There are plenty of crows (ravens, actually) and hawks to see, as well as mule deer and the usual assemblage of Arizona wildlife, but Juniper Springs Trail is mostly about vista, and its got plenty of that. There are large numbers of the namesake trees (mostly shaggy juniper) in the area; I’ve seen enough juniper berries blanketing the ground to make me think about whipping up a few barrels of gin. There are also quite a few alligator junipers; not so much the big, gnarly 2,000 year-old guys, mostly just the young whippersnappers in their 50's and 100's. An aj just three feet in diameter can be 800 years old but, because they frequently branch into multiple trunks at an early age, even the smaller trees may be older than you’d think. The aj is a remarkable tree deserving of the respect we should show our elders; ever since the glaciers retreated, the only place they grow are on “sky islands” of the higher elevations in the southwest. We are truly fortunate to live among these sequoias of Arizona.

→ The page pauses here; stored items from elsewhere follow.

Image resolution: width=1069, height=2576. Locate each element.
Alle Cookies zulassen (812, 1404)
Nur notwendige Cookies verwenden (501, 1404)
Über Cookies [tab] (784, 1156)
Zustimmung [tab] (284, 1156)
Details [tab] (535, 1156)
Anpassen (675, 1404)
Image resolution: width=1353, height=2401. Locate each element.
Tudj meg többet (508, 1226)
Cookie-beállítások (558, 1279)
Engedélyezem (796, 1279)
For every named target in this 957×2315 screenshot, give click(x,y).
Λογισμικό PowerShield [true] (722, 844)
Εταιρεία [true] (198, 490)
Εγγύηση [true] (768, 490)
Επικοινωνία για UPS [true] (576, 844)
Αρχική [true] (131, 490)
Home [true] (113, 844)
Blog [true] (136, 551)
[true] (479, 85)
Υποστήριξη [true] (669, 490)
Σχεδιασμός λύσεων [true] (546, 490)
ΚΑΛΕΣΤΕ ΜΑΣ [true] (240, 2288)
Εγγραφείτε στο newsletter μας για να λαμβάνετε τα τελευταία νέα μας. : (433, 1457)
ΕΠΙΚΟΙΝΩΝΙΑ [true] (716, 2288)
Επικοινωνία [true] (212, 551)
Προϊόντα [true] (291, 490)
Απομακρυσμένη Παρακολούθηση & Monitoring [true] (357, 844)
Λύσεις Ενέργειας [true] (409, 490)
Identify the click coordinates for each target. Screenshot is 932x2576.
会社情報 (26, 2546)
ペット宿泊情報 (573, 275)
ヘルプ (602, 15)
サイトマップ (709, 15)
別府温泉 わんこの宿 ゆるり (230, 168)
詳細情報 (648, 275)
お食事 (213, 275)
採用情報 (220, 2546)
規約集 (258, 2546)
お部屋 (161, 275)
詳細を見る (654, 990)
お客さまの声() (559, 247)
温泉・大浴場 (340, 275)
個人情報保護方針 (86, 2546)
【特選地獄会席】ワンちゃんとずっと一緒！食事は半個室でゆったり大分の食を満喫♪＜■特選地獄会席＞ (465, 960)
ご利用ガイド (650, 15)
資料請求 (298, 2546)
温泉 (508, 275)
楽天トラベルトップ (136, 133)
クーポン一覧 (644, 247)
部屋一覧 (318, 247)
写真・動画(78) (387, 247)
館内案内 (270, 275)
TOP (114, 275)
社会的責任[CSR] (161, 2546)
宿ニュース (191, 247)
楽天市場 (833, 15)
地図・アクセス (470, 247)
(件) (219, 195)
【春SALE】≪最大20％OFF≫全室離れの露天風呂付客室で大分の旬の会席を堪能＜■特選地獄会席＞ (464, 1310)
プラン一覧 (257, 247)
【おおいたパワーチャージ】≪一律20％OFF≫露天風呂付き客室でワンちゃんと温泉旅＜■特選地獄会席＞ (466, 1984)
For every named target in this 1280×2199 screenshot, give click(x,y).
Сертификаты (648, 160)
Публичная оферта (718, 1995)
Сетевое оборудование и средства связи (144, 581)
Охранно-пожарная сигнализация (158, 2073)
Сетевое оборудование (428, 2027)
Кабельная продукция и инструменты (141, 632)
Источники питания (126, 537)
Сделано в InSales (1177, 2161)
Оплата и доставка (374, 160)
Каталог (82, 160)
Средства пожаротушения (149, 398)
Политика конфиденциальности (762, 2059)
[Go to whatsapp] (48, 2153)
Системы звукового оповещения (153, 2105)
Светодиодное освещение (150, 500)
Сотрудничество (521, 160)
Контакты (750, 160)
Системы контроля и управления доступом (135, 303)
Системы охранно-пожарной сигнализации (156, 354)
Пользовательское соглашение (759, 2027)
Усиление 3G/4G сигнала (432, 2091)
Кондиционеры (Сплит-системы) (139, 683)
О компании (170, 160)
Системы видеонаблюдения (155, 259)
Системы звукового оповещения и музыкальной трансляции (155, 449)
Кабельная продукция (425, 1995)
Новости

PNF recommends Juniper Springs Trail during spring, summer and fall which, by process of elimination, obviously means they don’t recommend it in the winter. If that’s because winter rains create endless acres of slick and gluey mud, they’ve got a point. I’m not sure of the physics behind the phenomenon, but hiking in the mud there is like walking on oiled glass, even while it builds up on your boots so that you’re clumping around with six pounds of the stuff clinging to your soles.
While at the parking lot, note that there are two trailheads nearby - the one that winds upward is Juniper Springs Trail, intended for feeties only. If you happen to have your mountain bike on the rack or in the back, you’re in luck: this is also the head of the Old Military Trail (#1), which permits “hiking on a bike.” Trail #1 is the lower trail, to the right.
 Got a recipe for making gin? In season, barrels of juniper berries blanket the ground at Juniper Springs Trail. See our Get Out There hiking section.
You can pick up a trail information sheet with a simple map on the back at the PNF office on Cortez Street in Prescott (928-443-8000). For more detail get a USGS topo map of the Indian Peak quadrangle at Granite Mountain Outfitters on Gurley Street 928-776-4949.